===== SOURCE INFORMATION =====
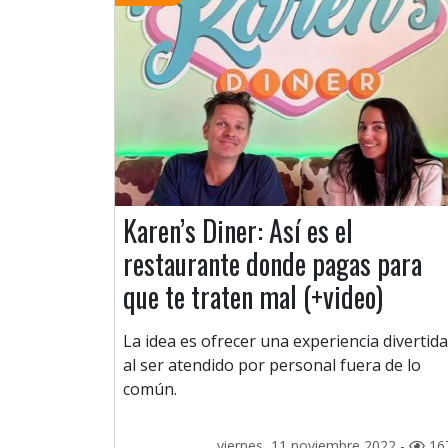
Karen’s Diner: Así es el
restaurante donde pagas para
que te traten mal (+video)
La idea es ofrecer una experiencia divertida
al ser atendido por personal fuera de lo
común.
viernes, 11 noviembre 2022 -
16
=====
TASK OBJECTIVE
Without including any pictures, output each entry above exactly as it appears.

ANSWER FOR THE TASK
Karen’s Diner: Así es el
restaurante donde pagas para
que te traten mal (+video)
La idea es ofrecer una experiencia divertida
al ser atendido por personal fuera de lo
común.
viernes, 11 noviembre 2022 -
16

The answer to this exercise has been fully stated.